Prompt
Include in the output the line containing "Centro Rafael Urdaneta (CRU)" and each subsequent line of the records, through the end, transcribed exactly. Add nothing else.

Entries shown
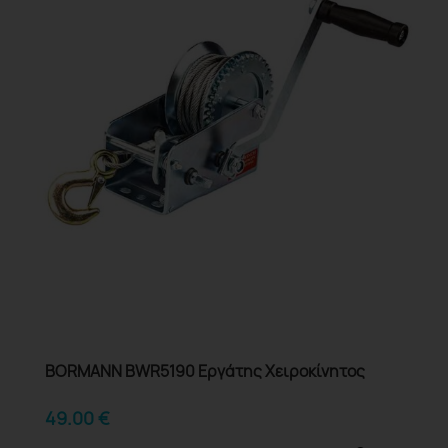
BORMANN BWR5190 Εργάτης Χειροκίνητος
49.00
€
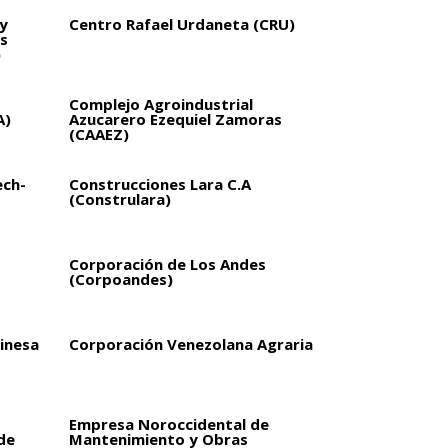
y
Centro Rafael Urdaneta (CRU)
s
)
Complejo Agroindustrial
A)
Azucarero Ezequiel Zamoras
(CAAEZ)
ech-
Construcciones Lara C.A
(Construlara)
Corporación de Los Andes
(Corpoandes)
inesa
Corporación Venezolana Agraria
Empresa Noroccidental de
de
Mantenimiento y Obras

Solution for this exercise
Centro Rafael Urdaneta (CRU)
s
)
Complejo Agroindustrial
A)
Azucarero Ezequiel Zamoras
(CAAEZ)
ech-
Construcciones Lara C.A
(Construlara)
Corporación de Los Andes
(Corpoandes)
inesa
Corporación Venezolana Agraria
Empresa Noroccidental de
de
Mantenimiento y Obras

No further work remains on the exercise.